The point, as far I can tell, is that Ted lives his life noticing all the physics underlying everything he does, is, observes, and ponders. The narrator quotes Ted: “(Science) is meant to deliver value by all possible means, including ways not anticipated by scientists.”

It means he looks at familiar things in different ways: Repeated identical stimulation causes dullness. Lack of variety deadens sensitivity. Man can last longer without food than he can without water, and without air he can’t survive at all. No two people see the same thing in the same way.

As Ted’s life progresses, he gets more and more sophisticated in his appreciation and application of physics. He is drawn to a quasi-spiritual group (Gurdjieff), which influences him for the rest of his life. He follows it to its roots in Europe and becomes a member. Their lifelong struggle is called The Work, a Talmudic quest of self-discovery that never ends. He managed to get work in Switzerland at CERN, then at Digital Equipment, and opened his own consulting business. He has written several books, generally focused on forecasting and prediction, and advised technical journals on others’ papers and books.
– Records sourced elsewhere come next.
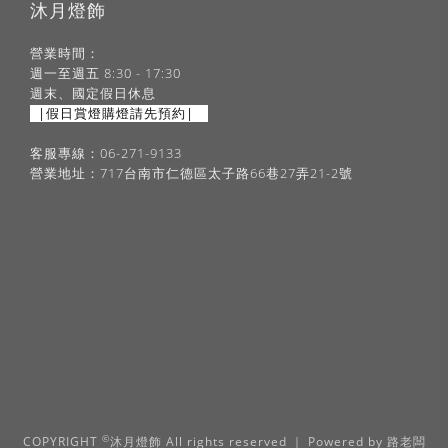
沐月燈飾
營業時間：
週一至週五 8:30 - 17:30
週末、國定假日休息
|假日賞燈購燈請先預約|
客服專線：06-271-9133
營業地址：717台南市仁德區太子路66巷27弄21-2號
©
COPYRIGHT
沐月燈飾 All rights reserved ｜ Powered by
路老闆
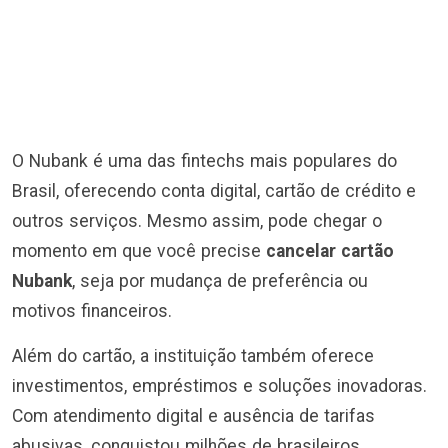
O Nubank é uma das fintechs mais populares do
Brasil, oferecendo conta digital, cartão de crédito e
outros serviços. Mesmo assim, pode chegar o
momento em que você precise
cancelar cartão
Nubank
, seja por mudança de preferência ou
motivos financeiros.
Além do cartão, a instituição também oferece
investimentos, empréstimos e soluções inovadoras.
Com atendimento digital e ausência de tarifas
abusivas, conquistou milhões de brasileiros.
From time to time Ted waxes philosophical: A three dimensional world is the coldest, most separate world. Growing up in the three dimensions features loneliness and desolation. The more dimensions, the more commonalities emerge. To completely describe something, we need six dimensions: three physical, one of time, one for all lifetimes (repetitions in time), and a sixth in all possibilities including unimaginable ones.
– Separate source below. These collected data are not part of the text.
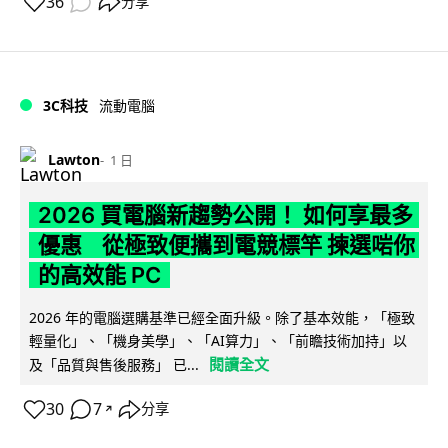
36
分享
3C科技
流動電腦
Lawton
1 日
2026 買電腦新趨勢公開！ 如何享最多
優惠 從極致便攜到電競標竿 揀選啱你
的高效能 PC
2026 年的電腦選購基準已經全面升級。除了基本效能，「極致
輕量化」、「機身美學」、「AI算力」、「前瞻技術加持」以
閱讀全文
及「品質與售後服務」 已...
30
7
分享
↗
He also propounds numerous facts that are at very least debatable: War will disappear from the face of the earth only when cultural differences disappear. An expenditure of 15% of one’s income is equivalent to expending 15% of one’s energy. Life is like a battery: the potential difference between those who have money and those need it drives the economy. Applying his favorite construct, the S-curve, he has decided that Mozart had written 90% of his music by the time he died in his mid-thirties. So we didn’t miss much by his early passing.
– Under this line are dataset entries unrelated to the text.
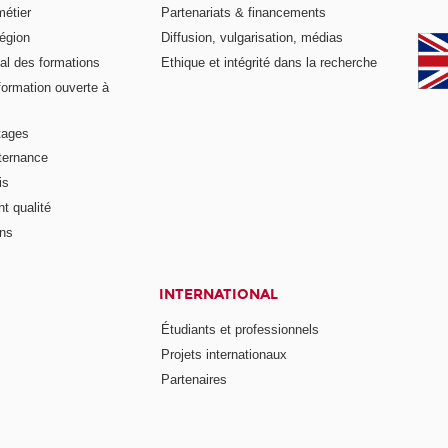
métier
Partenariats & financements
égion
Diffusion, vulgarisation, médias
al des formations
Ethique et intégrité dans la recherche
formation ouverte à
tages
lternance
is
t qualité
ons
INTERNATIONAL
Étudiants et professionnels
Projets internationaux
Partenaires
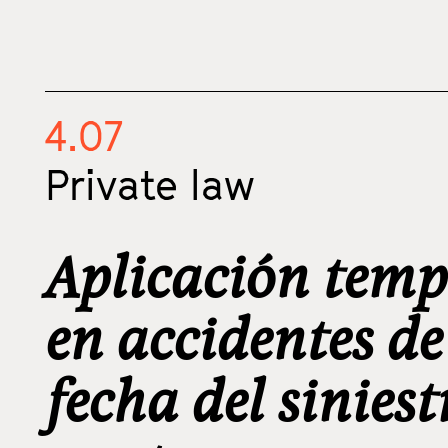
4.07
Private law
Aplicación temp
en accidentes de
fecha del sinies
Modis thinks he can predict creative output using the S-curve, and thereby show when people have outlived their creativity and productivity. He says that most people who die of old age have reached 90% of their potential. I wonder what Picasso’s life would do to his theory. Or AE Hotchner or FDR for that matter.

Ted really locked on to Kondratieff’s wave theory, which posits that things happen in 56-year cycles. But this is observation, not physics. As Ted must know, the universe does not work on Man’s conception of time. Man invented time, based on observations in this tiny corner of the universe, and measures everything by it. So while Ted has managed to find numerous examples of repetition that (more or less) match the 56 year cycle, most events don’t, and there is no physics basis for it.

He also gets tangled up in astrology, which would drown the credibility of any physicist, making his whole body of work suspect. So While Theodore Modis likes to think he is living a life of applied physics, I’m not sure it is worth a book.